◆ **WHAT TO PRODUCE**
Look through the material below and count the lines with the string "shell". Report only the count.

◆ **EXTRACTED DATA**
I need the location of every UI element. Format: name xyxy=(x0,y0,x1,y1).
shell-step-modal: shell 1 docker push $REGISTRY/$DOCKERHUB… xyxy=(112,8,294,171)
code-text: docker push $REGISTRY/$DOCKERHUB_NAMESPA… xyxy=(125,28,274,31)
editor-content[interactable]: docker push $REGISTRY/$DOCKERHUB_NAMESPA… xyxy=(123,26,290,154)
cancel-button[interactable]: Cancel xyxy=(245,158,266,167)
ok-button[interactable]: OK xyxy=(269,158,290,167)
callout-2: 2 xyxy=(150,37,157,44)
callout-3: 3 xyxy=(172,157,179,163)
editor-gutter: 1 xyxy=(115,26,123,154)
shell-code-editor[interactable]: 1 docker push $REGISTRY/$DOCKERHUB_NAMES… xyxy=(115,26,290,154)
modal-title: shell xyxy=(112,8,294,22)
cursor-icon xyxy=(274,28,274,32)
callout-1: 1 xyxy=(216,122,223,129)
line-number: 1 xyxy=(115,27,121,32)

◆ **ANSWER SECTION**
3